• Input data:
┌──

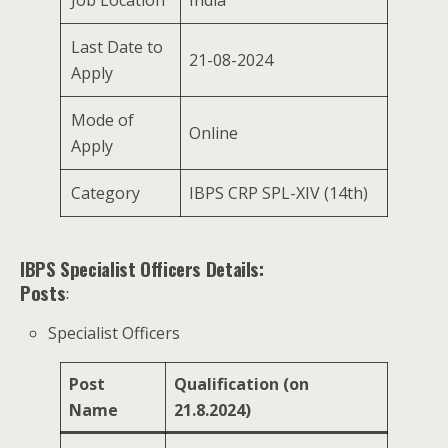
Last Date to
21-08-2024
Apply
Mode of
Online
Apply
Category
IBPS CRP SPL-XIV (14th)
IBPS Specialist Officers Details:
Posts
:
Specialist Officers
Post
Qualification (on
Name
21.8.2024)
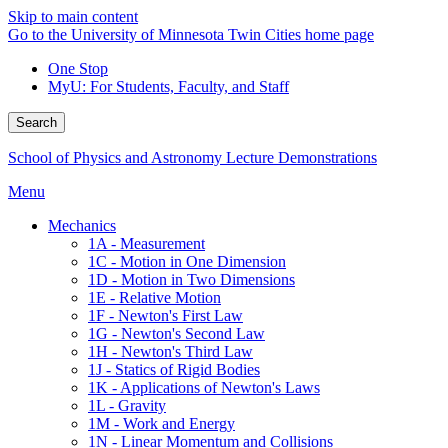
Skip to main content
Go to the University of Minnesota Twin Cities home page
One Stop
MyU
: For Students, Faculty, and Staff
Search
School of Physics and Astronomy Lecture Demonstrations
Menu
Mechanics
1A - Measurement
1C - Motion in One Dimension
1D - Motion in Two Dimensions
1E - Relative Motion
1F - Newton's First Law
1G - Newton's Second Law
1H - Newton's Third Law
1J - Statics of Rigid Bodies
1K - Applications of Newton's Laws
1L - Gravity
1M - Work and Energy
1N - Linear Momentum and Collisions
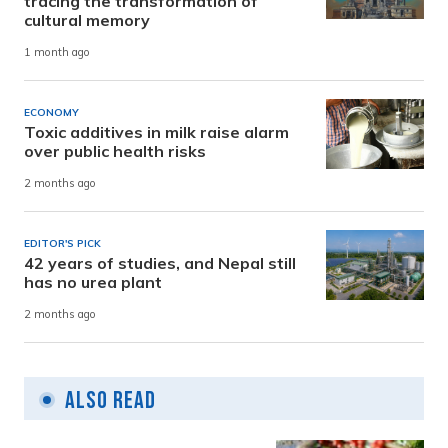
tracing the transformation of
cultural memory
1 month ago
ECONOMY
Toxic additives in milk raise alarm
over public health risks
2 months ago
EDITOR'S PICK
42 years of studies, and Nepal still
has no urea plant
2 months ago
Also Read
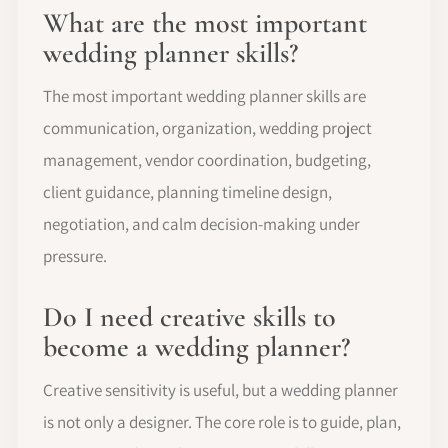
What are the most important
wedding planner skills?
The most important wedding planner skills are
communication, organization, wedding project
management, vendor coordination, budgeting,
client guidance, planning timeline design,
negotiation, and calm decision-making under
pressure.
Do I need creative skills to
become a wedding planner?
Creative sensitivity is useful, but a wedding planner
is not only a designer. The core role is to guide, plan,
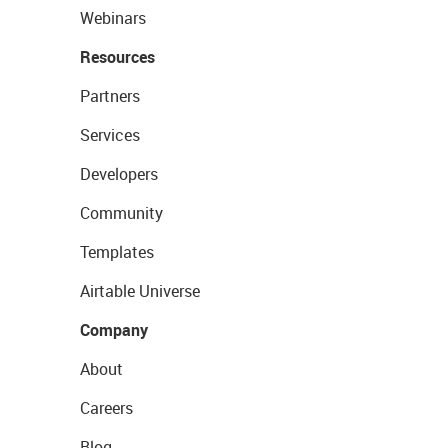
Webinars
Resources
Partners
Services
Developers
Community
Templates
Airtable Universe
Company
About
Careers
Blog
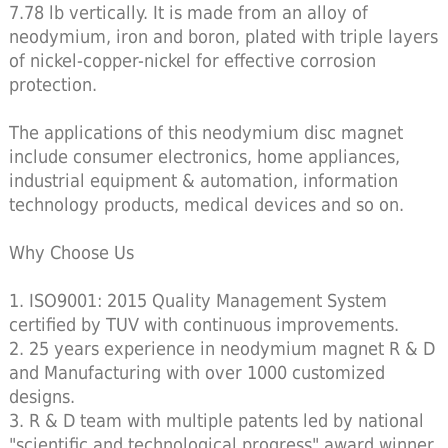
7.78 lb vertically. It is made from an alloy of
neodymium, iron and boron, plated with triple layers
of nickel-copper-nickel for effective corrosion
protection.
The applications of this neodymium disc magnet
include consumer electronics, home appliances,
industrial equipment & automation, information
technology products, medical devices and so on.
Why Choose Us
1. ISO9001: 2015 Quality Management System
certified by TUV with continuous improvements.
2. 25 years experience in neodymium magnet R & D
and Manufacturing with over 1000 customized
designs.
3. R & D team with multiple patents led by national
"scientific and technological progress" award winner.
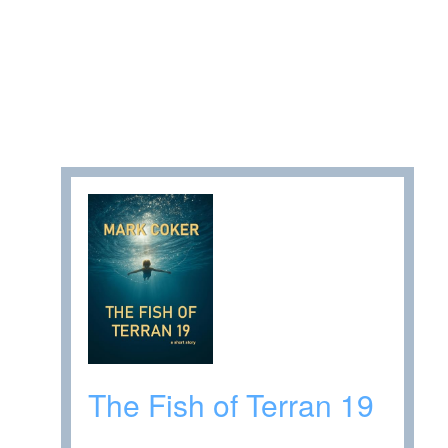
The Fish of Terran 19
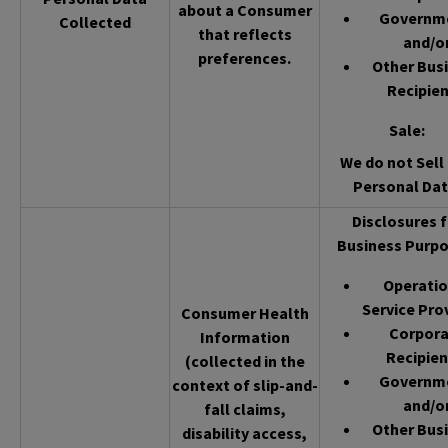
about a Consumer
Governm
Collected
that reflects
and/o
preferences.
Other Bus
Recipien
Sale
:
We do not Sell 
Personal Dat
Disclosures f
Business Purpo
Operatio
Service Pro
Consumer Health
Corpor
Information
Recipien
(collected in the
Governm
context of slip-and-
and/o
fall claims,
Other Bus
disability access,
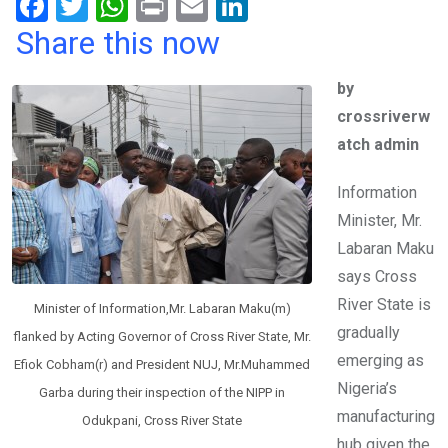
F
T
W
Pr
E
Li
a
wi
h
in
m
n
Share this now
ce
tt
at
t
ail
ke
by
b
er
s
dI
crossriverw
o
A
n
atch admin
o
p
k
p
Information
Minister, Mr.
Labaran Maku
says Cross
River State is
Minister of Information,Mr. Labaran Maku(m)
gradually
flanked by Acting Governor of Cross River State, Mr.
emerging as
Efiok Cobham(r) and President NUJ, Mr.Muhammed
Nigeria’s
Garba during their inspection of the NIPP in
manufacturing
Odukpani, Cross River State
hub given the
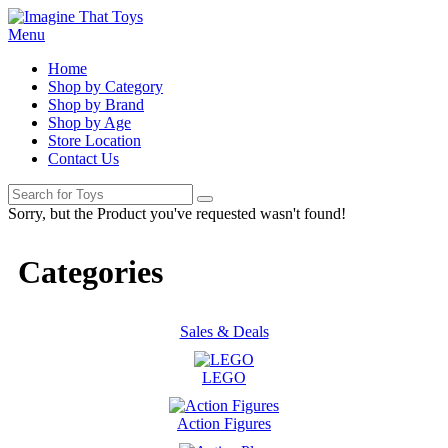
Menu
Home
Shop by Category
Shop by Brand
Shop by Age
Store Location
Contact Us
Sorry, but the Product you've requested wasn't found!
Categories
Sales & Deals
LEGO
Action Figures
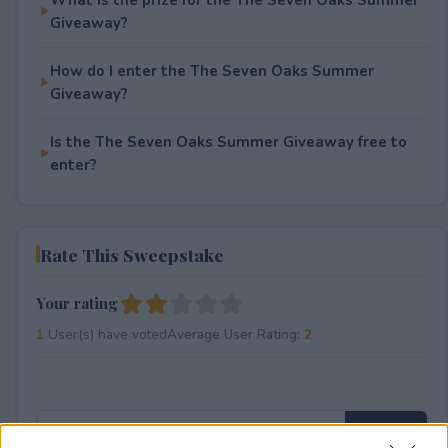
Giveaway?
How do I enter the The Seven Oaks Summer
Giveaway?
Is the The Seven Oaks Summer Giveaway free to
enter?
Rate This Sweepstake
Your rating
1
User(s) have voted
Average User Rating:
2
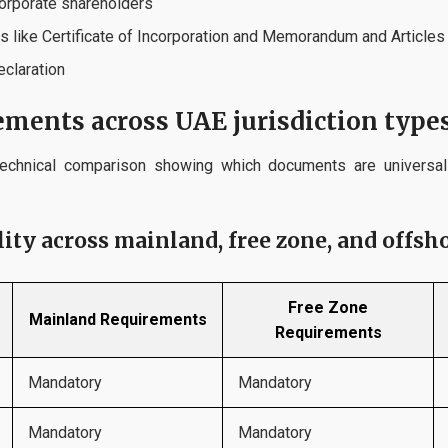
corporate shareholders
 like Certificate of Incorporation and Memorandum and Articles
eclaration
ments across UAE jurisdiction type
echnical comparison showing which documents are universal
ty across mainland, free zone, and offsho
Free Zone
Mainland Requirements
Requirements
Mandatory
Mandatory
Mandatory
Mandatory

└──

• What the task asks:
Transcribe the listing exactly, skipping pictures.

• Task result:
Last Date to
21-08-2024
Apply
Mode of
Online
Apply
Category
IBPS CRP SPL-XIV (14th)
IBPS Specialist Officers Details:
Posts
:
Specialist Officers
Post
Qualification (on
Name
21.8.2024)
Skip to main content
Go to the University of Minnesota Twin Cities home page
One Stop
MyU
: For Students, Faculty, and Staff
Search
School of Physics and Astronomy Lecture Demonstrations
Menu
Mechanics
1A - Measurement
1C - Motion in One Dimension
1D - Motion in Two Dimensions
1E - Relative Motion
1F - Newton's First Law
1G - Newton's Second Law
1H - Newton's Third Law
1J - Statics of Rigid Bodies
1K - Applications of Newton's Laws
1L - Gravity
1M - Work and Energy
1N - Linear Momentum and Collisions
tracing the transformation of
cultural memory
1 month ago
ECONOMY
Toxic additives in milk raise alarm
over public health risks
2 months ago
EDITOR'S PICK
42 years of studies, and Nepal still
has no urea plant
2 months ago
Also Read
What are the most important
wedding planner skills?
The most important wedding planner skills are
communication, organization, wedding project
management, vendor coordination, budgeting,
client guidance, planning timeline design,
negotiation, and calm decision-making under
pressure.
Do I need creative skills to
become a wedding planner?
Creative sensitivity is useful, but a wedding planner
is not only a designer. The core role is to guide, plan,
Webinars
Resources
Partners
Services
Developers
Community
Templates
Airtable Universe
Company
About
Careers
Blog
7.78 lb vertically. It is made from an alloy of
neodymium, iron and boron, plated with triple layers
of nickel-copper-nickel for effective corrosion
protection.
The applications of this neodymium disc magnet
include consumer electronics, home appliances,
industrial equipment & automation, information
technology products, medical devices and so on.
Why Choose Us
1. ISO9001: 2015 Quality Management System
certified by TUV with continuous improvements.
2. 25 years experience in neodymium magnet R & D
and Manufacturing with over 1000 customized
designs.
3. R & D team with multiple patents led by national
"scientific and technological progress" award winner.
The Fish of Terran 19
about a Consumer
Governm
Collected
that reflects
and/o
preferences.
Other Bus
Recipien
Sale
:
We do not Sell 
Personal Dat
Disclosures f
Business Purpo
Operatio
Service Pro
Consumer Health
Corpor
Information
Recipien
(collected in the
Governm
context of slip-and-
and/o
fall claims,
Other Bus
disability access,
F
T
W
Pr
E
Li
a
wi
h
in
m
n
Share this now
ce
tt
at
t
ail
ke
by
b
er
s
dI
crossriverw
o
A
n
atch admin
o
p
k
p
Information
Minister, Mr.
Labaran Maku
says Cross
River State is
Minister of Information,Mr. Labaran Maku(m)
gradually
flanked by Acting Governor of Cross River State, Mr.
emerging as
Efiok Cobham(r) and President NUJ, Mr.Muhammed
Nigeria’s
Garba during their inspection of the NIPP in
manufacturing
Odukpani, Cross River State
hub given the
Menu
Home
Shop by Category
Shop by Brand
Shop by Age
Store Location
Contact Us
Sorry, but the Product you've requested wasn't found!
Categories
Sales & Deals
LEGO
Action Figures
Giveaway?
How do I enter the The Seven Oaks Summer
Giveaway?
Is the The Seven Oaks Summer Giveaway free to
enter?
Rate This Sweepstake
Your rating
1
User(s) have voted
Average User Rating:
2
corporate shareholders
 like Certificate of Incorporation and Memorandum and Articles
eclaration
ments across UAE jurisdiction type
echnical comparison showing which documents are universal
ty across mainland, free zone, and offsho
Free Zone
Mainland Requirements
Requirements
Mandatory
Mandatory
Mandatory
Mandatory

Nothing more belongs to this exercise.